*Provided entries*:
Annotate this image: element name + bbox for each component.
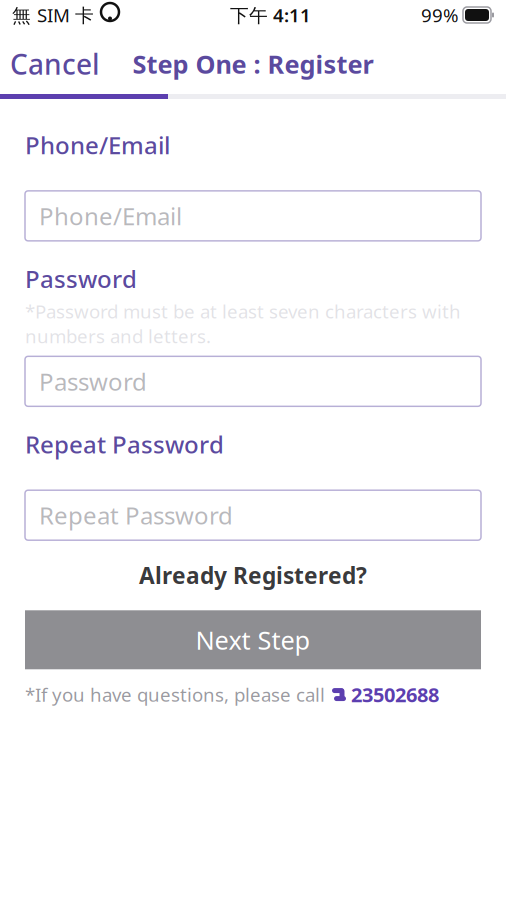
- button[interactable]: Password: [25, 356, 481, 406]
- button[interactable]: Phone/Email: [25, 191, 481, 241]
- staticText: *If you have questions, please call: [25, 682, 330, 707]
- button[interactable]: Next Step: [25, 610, 481, 669]
- staticText: Password: [25, 263, 137, 295]
- staticText: Repeat Password: [25, 428, 224, 460]
- staticText: *Password must be at least seven charact…: [25, 299, 461, 348]
- staticText: Password: [39, 365, 147, 397]
- staticText: 無 SIM 卡: [12, 3, 94, 27]
- staticText: Phone/Email: [39, 200, 182, 232]
- staticText: Cancel: [10, 45, 100, 83]
- staticText: Repeat Password: [39, 499, 233, 531]
- staticText: 23502688: [346, 681, 439, 708]
- staticText: Phone/Email: [25, 129, 170, 161]
- staticText: 99%: [421, 3, 459, 27]
- staticText: Next Step: [196, 623, 310, 657]
- button[interactable]: Cancel: [0, 42, 110, 86]
- staticText: 下午 4:11: [230, 3, 311, 27]
- staticText: Already Registered?: [139, 560, 367, 590]
- button[interactable]: Repeat Password: [25, 490, 481, 540]
- staticText: Step One : Register: [132, 47, 374, 81]
- staticText: [94, 0, 100, 30]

*Problem description*:
List all lines in the material containing the string "Repeat".

*Answer box*:
- staticText: Repeat Password: [25, 428, 224, 460]
- staticText: Repeat Password: [39, 499, 233, 531]
- button[interactable]: Repeat Password: [25, 490, 481, 540]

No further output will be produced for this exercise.